The simulations results revealed that the response reliability, information transmission rate and coding efficiency also went through a global maximum when the temperature was at around \(35\pm 3\,^{\circ }\hbox {C}\). This was consistent with the experimental observations and suggested that the kinetics and dynamics of the action potential generation in cortical neurons may have the best performance at around physiological temperature in warm-blooded animals. The kinetics and biophysical parameters of this HH neuronal model were all derived from the validations of experimental observations of action potential properties in layer V/VI pyramidal neurons of mammalian brains. In normal condition, both sodium channel conductance and potassium channel conductance are in the optimal balance with appropriate ratio. Once the conductance of either sodium or potassium channel is reduced, the neuronal response reliability drops quickly, as demonstrated in Fig. 8. For the lower temperature than the physiological body temperature, the kinetics of ionic channels become slower and the time constants of both sodium and potassium increase to be several times longer than in physiological temperature, which slows down the neuronal excitation process and decreases the firing rate [35]. Correspondingly, the firing reliability is reduced. For the higher temperature than the physiological temperature, the kinetics and dynamics of the ionic channels are increased rapidly, and the neuronal excitability is also increased, leading to a higher firing rate [35]. The speeding up of the action potential process may result in abnormal and unreliable firing excitability, which may even induce epileptic waveform [54]. Therefore, there may exist an optimal kinetics for both sodium channels and potassium channels in the mammalian cortical neurons within the range of body temperature, which may be developed during the long-term natural evolution.

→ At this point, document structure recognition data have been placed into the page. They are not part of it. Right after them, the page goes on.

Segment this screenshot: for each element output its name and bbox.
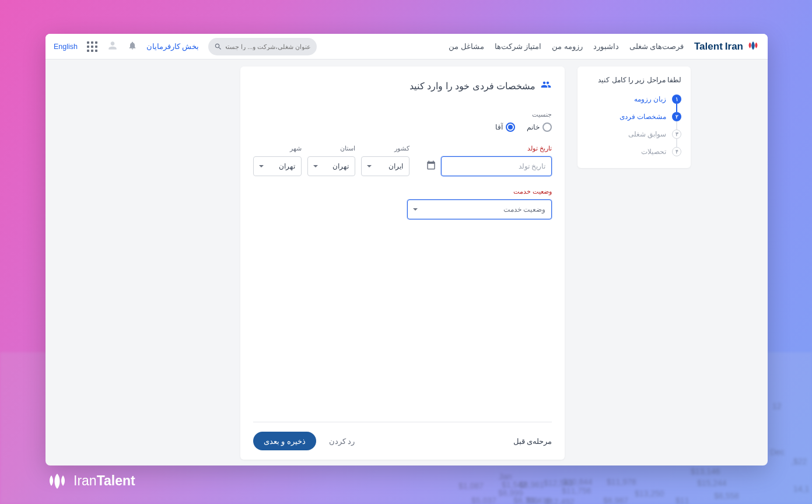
bg-spreadsheet-cell: Jan — [499, 472, 512, 504]
military-label: وضعیت خدمت — [407, 188, 552, 195]
skip-button[interactable]: رد کردن — [329, 437, 355, 446]
bg-spreadsheet-cell: $13,250 — [635, 489, 664, 504]
avatar-icon[interactable] — [107, 40, 118, 54]
radio-label-female: خانم — [527, 123, 540, 131]
search-input[interactable] — [226, 43, 311, 50]
step-number: ۴ — [672, 147, 681, 156]
save-next-button[interactable]: ذخیره و بعدی — [253, 432, 316, 450]
bg-spreadsheet-cell: $8,987 — [603, 496, 628, 504]
nav-dashboard[interactable]: داشبورد — [593, 42, 619, 51]
apps-grid-icon[interactable] — [87, 41, 97, 52]
city-value: تهران — [260, 162, 295, 170]
radio-label-male: آقا — [495, 123, 503, 131]
step-label: تحصیلات — [641, 148, 666, 156]
city-label: شهر — [253, 145, 302, 152]
bg-spreadsheet-cell: 12 — [772, 401, 782, 504]
gender-radio-group: خانم آقا — [253, 123, 552, 132]
bg-spreadsheet-cell: $8,558 — [714, 491, 739, 504]
step-education[interactable]: ۴ تحصیلات — [584, 147, 681, 156]
prev-step-button[interactable]: مرحله‌ی قبل — [513, 437, 552, 446]
bg-spreadsheet-cell: $11 — [676, 496, 689, 504]
dob-label: تاریخ تولد — [426, 145, 552, 152]
people-icon — [540, 79, 552, 92]
footer-logo: IranTalent — [46, 473, 135, 489]
province-select[interactable]: تهران — [307, 156, 356, 176]
search-icon — [214, 43, 222, 51]
language-toggle[interactable]: English — [54, 43, 78, 51]
logo-mark-icon — [747, 41, 760, 52]
calendar-icon[interactable] — [426, 160, 436, 173]
logo-text-iran: Iran — [725, 41, 743, 52]
province-value: تهران — [314, 162, 349, 170]
country-value: ایران — [368, 162, 403, 170]
chevron-down-icon — [313, 161, 318, 172]
step-number: ۱ — [672, 94, 681, 104]
nav-my-jobs[interactable]: مشاغل من — [449, 42, 484, 51]
bg-spreadsheet-cell: $5,037 — [471, 496, 496, 504]
dob-input[interactable] — [441, 156, 552, 176]
province-label: استان — [307, 145, 356, 152]
footer-logo-text: IranTalent — [74, 473, 135, 489]
notifications-bell-icon[interactable] — [128, 41, 137, 52]
step-label: سوابق شغلی — [628, 130, 666, 138]
main-form-card: مشخصات فردی خود را وارد کنید جنسیت خانم … — [240, 66, 565, 460]
bg-spreadsheet-cell: 14,1 — [793, 484, 809, 504]
chevron-down-icon — [258, 161, 264, 172]
city-select[interactable]: تهران — [253, 156, 302, 176]
step-label: مشخصات فردی — [620, 113, 666, 121]
chevron-down-icon — [412, 204, 418, 215]
gender-radio-male[interactable]: آقا — [495, 123, 515, 132]
logo-text-talent: Talent — [694, 41, 723, 52]
step-personal-info[interactable]: ۲ مشخصات فردی — [584, 112, 681, 121]
step-resume-language[interactable]: ۱ زبان رزومه — [584, 94, 681, 104]
bg-spreadsheet-cell: $9,419 — [526, 496, 551, 504]
military-value: وضعیت خدمت — [414, 205, 545, 214]
step-label: زبان رزومه — [634, 95, 666, 103]
logo[interactable]: IranTalent — [694, 41, 760, 52]
employer-section-link[interactable]: بخش کارفرمایان — [146, 42, 199, 51]
card-title: مشخصات فردی خود را وارد کنید — [410, 80, 536, 92]
app-window: IranTalent فرصت‌های شغلی داشبورد رزومه م… — [46, 34, 768, 466]
military-status-select[interactable]: وضعیت خدمت — [407, 200, 552, 219]
step-connector — [676, 104, 677, 112]
steps-sidebar: لطفا مراحل زیر را کامل کنید ۱ زبان رزومه… — [578, 66, 691, 168]
step-connector — [676, 139, 677, 147]
country-select[interactable]: ایران — [361, 156, 410, 176]
gender-radio-female[interactable]: خانم — [527, 123, 552, 132]
nav-my-resume[interactable]: رزومه من — [552, 42, 582, 51]
search-box[interactable] — [208, 38, 317, 55]
country-label: کشور — [361, 145, 410, 152]
bg-spreadsheet-cell: $11,756 — [562, 486, 592, 504]
nav-job-opportunities[interactable]: فرصت‌های شغلی — [629, 42, 684, 51]
step-connector — [676, 121, 677, 130]
nav-company-score[interactable]: امتیاز شرکت‌ها — [495, 42, 541, 51]
step-number: ۳ — [672, 130, 681, 139]
step-number: ۲ — [672, 112, 681, 121]
sidebar-title: لطفا مراحل زیر را کامل کنید — [584, 76, 681, 84]
app-header: IranTalent فرصت‌های شغلی داشبورد رزومه م… — [46, 34, 768, 60]
step-work-history[interactable]: ۳ سوابق شغلی — [584, 130, 681, 139]
footer-logo-mark-icon — [46, 474, 69, 489]
gender-label: جنسیت — [253, 111, 552, 118]
chevron-down-icon — [366, 161, 372, 172]
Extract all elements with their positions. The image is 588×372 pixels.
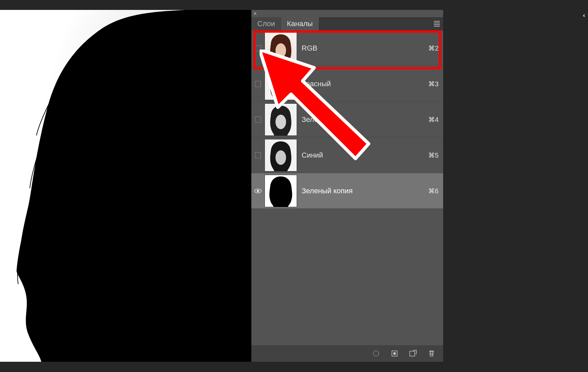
channel-name: Зеленый [302,115,428,124]
visibility-toggle[interactable] [253,45,263,51]
channel-thumbnail [265,103,297,136]
svg-rect-9 [410,351,415,356]
load-selection-icon[interactable] [372,349,380,358]
panel-menu-icon[interactable] [434,21,440,27]
svg-point-6 [373,351,379,356]
channel-row-green[interactable]: Зеленый ⌘4 [251,102,443,137]
tab-label: Каналы [287,19,313,28]
channel-thumbnail [265,139,297,171]
channel-row-rgb[interactable]: RGB ⌘2 [251,30,443,66]
channels-panel: × Слои Каналы RGB ⌘2 Красный [251,10,443,362]
visibility-toggle[interactable] [253,189,263,193]
new-channel-icon[interactable] [409,349,417,358]
channel-shortcut: ⌘6 [428,187,439,195]
visibility-toggle[interactable] [253,152,263,158]
channel-thumbnail [265,68,297,100]
channel-thumbnail [265,32,297,64]
tab-channels[interactable]: Каналы [281,17,319,30]
channel-list: RGB ⌘2 Красный ⌘3 Зеленый ⌘4 [251,30,443,345]
panel-footer [251,345,443,362]
svg-point-0 [275,43,286,58]
close-icon[interactable]: × [253,11,257,17]
panel-tabs: Слои Каналы [251,17,443,30]
svg-point-2 [275,115,286,129]
visibility-toggle[interactable] [253,117,263,123]
svg-point-8 [393,352,396,355]
silhouette-image [0,10,251,362]
channel-shortcut: ⌘3 [428,80,439,88]
collapse-panel-icon[interactable]: ‹‹ [583,12,584,19]
channel-name: Синий [302,151,428,160]
channel-row-red[interactable]: Красный ⌘3 [251,66,443,102]
visibility-toggle[interactable] [253,81,263,87]
tab-label: Слои [257,19,275,28]
tab-layers[interactable]: Слои [251,17,281,30]
channel-row-green-copy[interactable]: Зеленый копия ⌘6 [251,173,443,209]
svg-point-5 [257,190,259,192]
channel-name: Зеленый копия [302,187,428,195]
channel-name: RGB [302,44,428,53]
svg-point-1 [275,79,286,93]
channel-shortcut: ⌘4 [428,116,439,124]
svg-point-3 [275,150,286,165]
channel-thumbnail [265,175,297,207]
delete-icon[interactable] [427,349,436,358]
channel-name: Красный [302,80,428,88]
channel-shortcut: ⌘2 [428,44,439,52]
channel-row-blue[interactable]: Синий ⌘5 [251,137,443,173]
document-canvas[interactable] [0,10,251,362]
save-selection-icon[interactable] [390,349,399,358]
eye-icon [254,189,262,193]
channel-shortcut: ⌘5 [428,151,439,159]
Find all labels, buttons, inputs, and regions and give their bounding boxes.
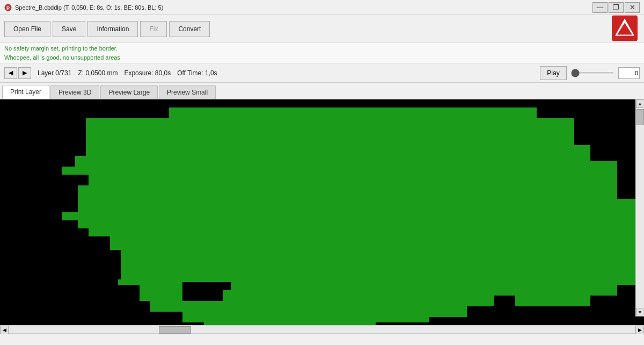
vertical-scrollbar[interactable]: ▲ ▼	[635, 99, 644, 317]
convert-button[interactable]: Convert	[169, 21, 210, 37]
minimize-button[interactable]: —	[592, 2, 608, 13]
next-layer-button[interactable]: ▶	[18, 67, 31, 79]
z-label: Z: 0,0500 mm	[78, 69, 118, 77]
toolbar: Open File Save Information Fix Convert	[0, 15, 644, 43]
scroll-left-arrow[interactable]: ◀	[0, 326, 9, 334]
horizontal-scrollbar[interactable]: ◀ ▶	[0, 325, 644, 334]
h-scroll-thumb[interactable]	[159, 326, 191, 334]
scroll-track[interactable]	[636, 108, 645, 308]
slider-container	[571, 72, 614, 74]
brand-logo	[612, 15, 638, 41]
close-button[interactable]: ✕	[625, 2, 640, 13]
information-button[interactable]: Information	[87, 21, 138, 37]
save-button[interactable]: Save	[53, 21, 85, 37]
main-area: ▲ ▼	[0, 99, 644, 325]
tab-bar: Print Layer Preview 3D Preview Large Pre…	[0, 83, 644, 99]
title-text: P Spectre_B.cbddlp (T: 0,050, E: 8s, O: …	[4, 4, 163, 11]
layer-input[interactable]: 0	[618, 67, 640, 79]
layer-preview-svg	[0, 99, 635, 325]
layer-slider[interactable]	[571, 72, 614, 74]
fix-button[interactable]: Fix	[140, 21, 167, 37]
scroll-right-arrow[interactable]: ▶	[635, 326, 644, 334]
logo-area	[612, 15, 638, 42]
svg-marker-6	[54, 99, 635, 325]
print-preview	[0, 99, 635, 325]
maximize-button[interactable]: ❐	[609, 2, 624, 13]
prev-layer-button[interactable]: ◀	[4, 67, 17, 79]
layer-bar: ◀ ▶ Layer 0/731 Z: 0,0500 mm Exposure: 8…	[0, 63, 644, 83]
scroll-down-arrow[interactable]: ▼	[636, 308, 645, 317]
svg-rect-8	[354, 99, 360, 107]
play-section: Play 0	[540, 66, 640, 80]
title-controls[interactable]: — ❐ ✕	[592, 2, 640, 13]
layer-nav-up[interactable]: ◀ ▶	[4, 67, 31, 79]
play-button[interactable]: Play	[540, 66, 567, 80]
h-scroll-track[interactable]	[9, 326, 635, 333]
scroll-thumb[interactable]	[636, 109, 644, 125]
info-line-2: Whoopee, all is good, no unsupported are…	[4, 53, 640, 62]
svg-marker-11	[110, 250, 121, 279]
svg-rect-10	[494, 296, 515, 312]
layer-label: Layer 0/731	[38, 69, 71, 77]
status-bar	[0, 334, 644, 345]
svg-text:P: P	[6, 5, 10, 11]
window-title: Spectre_B.cbddlp (T: 0,050, E: 8s, O: 1s…	[15, 4, 163, 11]
tab-preview-3d[interactable]: Preview 3D	[50, 85, 99, 99]
scroll-up-arrow[interactable]: ▲	[636, 99, 645, 108]
exposure-label: Exposure: 80,0s	[124, 69, 171, 77]
title-bar: P Spectre_B.cbddlp (T: 0,050, E: 8s, O: …	[0, 0, 644, 15]
off-time-label: Off Time: 1,0s	[177, 69, 217, 77]
app-icon: P	[4, 4, 12, 11]
tab-preview-large[interactable]: Preview Large	[100, 85, 158, 99]
tab-preview-small[interactable]: Preview Small	[159, 85, 216, 99]
info-line-1: No safety margin set, printing to the bo…	[4, 44, 640, 53]
tab-print-layer[interactable]: Print Layer	[2, 85, 49, 99]
svg-marker-7	[105, 99, 169, 118]
info-bar: No safety margin set, printing to the bo…	[0, 43, 644, 63]
open-file-button[interactable]: Open File	[4, 21, 50, 37]
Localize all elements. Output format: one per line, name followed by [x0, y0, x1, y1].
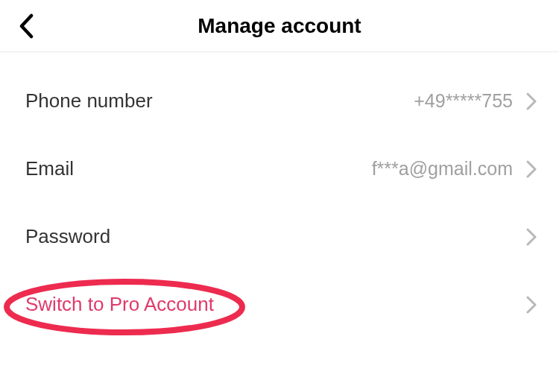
- chevron-left-icon: [18, 13, 34, 39]
- email-row[interactable]: Email f***a@gmail.com: [0, 135, 559, 203]
- password-label: Password: [25, 225, 526, 248]
- settings-list: Phone number +49*****755 Email f***a@gma…: [0, 52, 559, 338]
- email-label: Email: [25, 157, 372, 180]
- chevron-right-icon: [526, 160, 537, 178]
- back-button[interactable]: [18, 13, 34, 39]
- phone-number-label: Phone number: [25, 89, 414, 113]
- phone-number-value: +49*****755: [414, 90, 513, 112]
- page-title: Manage account: [18, 14, 541, 38]
- header: Manage account: [0, 0, 559, 52]
- phone-number-row[interactable]: Phone number +49*****755: [0, 67, 559, 135]
- email-value: f***a@gmail.com: [372, 158, 513, 180]
- chevron-right-icon: [526, 92, 537, 110]
- switch-to-pro-label: Switch to Pro Account: [25, 293, 526, 316]
- switch-to-pro-row[interactable]: Switch to Pro Account: [0, 271, 559, 338]
- password-row[interactable]: Password: [0, 203, 559, 271]
- chevron-right-icon: [526, 296, 537, 314]
- chevron-right-icon: [526, 228, 537, 246]
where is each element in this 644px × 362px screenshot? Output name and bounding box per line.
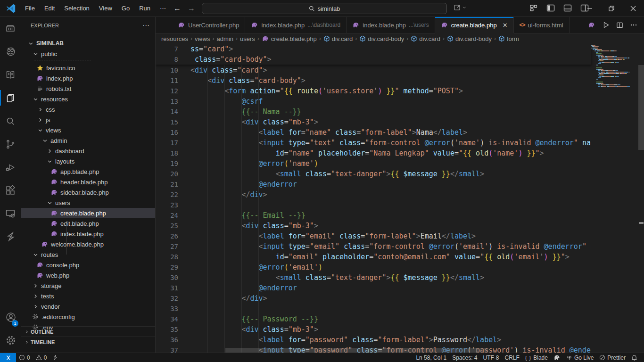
toggle-panel-icon[interactable] (563, 3, 572, 13)
tree-item-web-php[interactable]: web.php (21, 270, 155, 280)
menu-run[interactable]: Run (135, 3, 155, 14)
menu-edit[interactable]: Edit (40, 3, 59, 14)
toggle-sidebar-icon[interactable] (546, 3, 555, 13)
back-arrow[interactable]: ← (173, 4, 181, 13)
s-shape-icon[interactable] (0, 225, 21, 248)
language-mode[interactable]: { }Blade (522, 353, 551, 362)
indentation-label: Spaces: 4 (452, 354, 477, 361)
ports[interactable] (50, 353, 61, 362)
tree-item-sidebar-blade-php[interactable]: sidebar.blade.php (21, 187, 155, 197)
breadcrumb-folder-admin[interactable]: admin (217, 35, 233, 42)
run-debug-icon[interactable] (0, 156, 21, 179)
tree-item-header-blade-php[interactable]: header.blade.php (21, 177, 155, 187)
tree-item-create-blade-php[interactable]: create.blade.php (21, 208, 155, 218)
tree-item-storage[interactable]: storage (21, 280, 155, 291)
restore-button[interactable] (601, 0, 622, 17)
menu-view[interactable]: View (95, 3, 116, 14)
extensions-icon[interactable] (0, 179, 21, 202)
source-control-icon[interactable] (0, 132, 21, 156)
tree-item-index-blade-php[interactable]: index.blade.php (21, 229, 155, 239)
tab-usercontroller-php[interactable]: UserController.php (172, 17, 245, 33)
tree-item-css[interactable]: css (21, 104, 155, 115)
tree-item-siminlab[interactable]: SIMINLAB (21, 38, 155, 49)
warnings[interactable]: 0 (33, 353, 50, 362)
tab-index-blade-php[interactable]: index.blade.php...\dashboard (245, 17, 347, 33)
tree-item-app-blade-php[interactable]: app.blade.php (21, 166, 155, 177)
encoding[interactable]: UTF-8 (480, 353, 502, 362)
tree-item-layouts[interactable]: layouts (21, 156, 155, 166)
menu-file[interactable]: File (21, 3, 39, 14)
code-editor[interactable]: 10<div class="card">11 <div class="card-… (156, 44, 644, 353)
tree-item-public[interactable]: public (21, 49, 155, 59)
run-icon[interactable] (602, 21, 610, 29)
tree-item-favicon-ico[interactable]: favicon.ico (21, 63, 155, 73)
tree-item-views[interactable]: views (21, 125, 155, 135)
tree-item-dashboard[interactable]: dashboard (21, 146, 155, 156)
container-icon[interactable] (0, 17, 21, 40)
tab-create-blade-php[interactable]: create.blade.php✕ (435, 17, 514, 33)
horizontal-scrollbar[interactable] (225, 348, 488, 353)
tree-item-resources[interactable]: resources (21, 94, 155, 104)
php-elephant-icon[interactable] (588, 21, 595, 29)
minimap[interactable] (591, 44, 638, 353)
settings-gear-icon[interactable] (0, 329, 21, 352)
cursor-position[interactable]: Ln 58, Col 1 (413, 353, 449, 362)
outline-section[interactable]: OUTLINE (21, 326, 155, 337)
tree-item-robots-txt[interactable]: robots.txt (21, 83, 155, 94)
indentation[interactable]: Spaces: 4 (449, 353, 480, 362)
breadcrumb-file[interactable]: create.blade.php (262, 35, 317, 42)
explorer-icon[interactable] (0, 86, 21, 109)
forward-arrow[interactable]: → (188, 4, 195, 13)
menu-selection[interactable]: Selection (60, 3, 93, 14)
prettier[interactable]: Prettier (596, 353, 628, 362)
tree-item--editorconfig[interactable]: .editorconfig (21, 312, 155, 322)
breadcrumb-folder-resources[interactable]: resources (161, 35, 188, 42)
tree-item-users[interactable]: users (21, 197, 155, 208)
remote-indicator[interactable] (0, 353, 16, 362)
layout-control[interactable] (454, 4, 467, 11)
book-icon[interactable] (0, 63, 21, 86)
errors[interactable]: 0 (16, 353, 33, 362)
timeline-section[interactable]: TIMELINE (21, 337, 155, 347)
breadcrumb-symbol-div-card-body[interactable]: div.card-body (359, 35, 404, 42)
eol[interactable]: CRLF (502, 353, 522, 362)
tab-ui-forms-html[interactable]: <>ui-forms.html (514, 17, 570, 33)
vertical-scrollbar[interactable] (638, 65, 644, 150)
tab-close-icon[interactable]: ✕ (503, 22, 508, 29)
menu-go[interactable]: Go (117, 3, 134, 14)
php-status[interactable] (551, 353, 563, 362)
remote-explorer-icon[interactable] (0, 202, 21, 225)
breadcrumb-folder-users[interactable]: users (240, 35, 255, 42)
go-live[interactable]: Go Live (563, 353, 596, 362)
split-editor-icon[interactable] (616, 22, 623, 29)
tree-item-js[interactable]: js (21, 115, 155, 125)
breadcrumb-separator: › (355, 35, 357, 42)
tree-item-index-php[interactable]: index.php (21, 73, 155, 83)
tree-item-routes[interactable]: routes (21, 249, 155, 260)
explorer-more-icon[interactable]: ⋯ (142, 21, 149, 30)
tree-item-welcome-blade-php[interactable]: welcome.blade.php (21, 239, 155, 249)
breadcrumb-symbol-div-card[interactable]: div.card (323, 35, 353, 42)
tree-item-admin[interactable]: admin (21, 135, 155, 146)
tree-item-console-php[interactable]: console.php (21, 260, 155, 270)
notifications[interactable] (628, 353, 640, 362)
command-center-search[interactable]: siminlab (202, 3, 447, 14)
search-icon[interactable] (0, 109, 21, 132)
tree-item-vendor[interactable]: vendor (21, 301, 155, 312)
minimize-button[interactable] (579, 0, 601, 17)
breadcrumb-symbol-div-card[interactable]: div.card (411, 35, 440, 42)
breadcrumb-symbol-div-card-body[interactable]: div.card-body (447, 35, 492, 42)
sticky-scroll[interactable]: 7ss="card">8 class="card-body"> (156, 44, 591, 65)
account-icon[interactable]: 1 (0, 305, 21, 329)
tree-item-tests[interactable]: tests (21, 291, 155, 301)
breadcrumb-symbol-form[interactable]: form (498, 35, 519, 42)
monkey-icon[interactable] (0, 40, 21, 63)
more-actions-icon[interactable] (630, 21, 637, 29)
tree-item-edit-blade-php[interactable]: edit.blade.php (21, 218, 155, 229)
customize-layout-icon[interactable] (529, 3, 538, 13)
menu-more[interactable]: ⋯ (156, 3, 170, 14)
tab-index-blade-php[interactable]: index.blade.php...\users (347, 17, 435, 33)
close-button[interactable] (622, 0, 644, 17)
tree-item-label: views (46, 127, 61, 134)
breadcrumb-folder-views[interactable]: views (195, 35, 210, 42)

In conclusion, the temperature fluctuations may substantially affect the spiking response reliability, coding efficiency and information transmission rate of cortical neurons. The cortical coding process may have already adapted to the physiological body temperature, and cortical performance is set to the optimal level. Any dramatic decrease or increase in temperature may shift the optimal balance between neuronal excitation and inhibition in the network, resulting in abnormal cortical functions and unreliable cortical coding. Maintaining a constant body temperature may be beneficial to ensure the precise cortical computations and reliable spiking transmissions that are the bases for constructing delicate cortical circuits.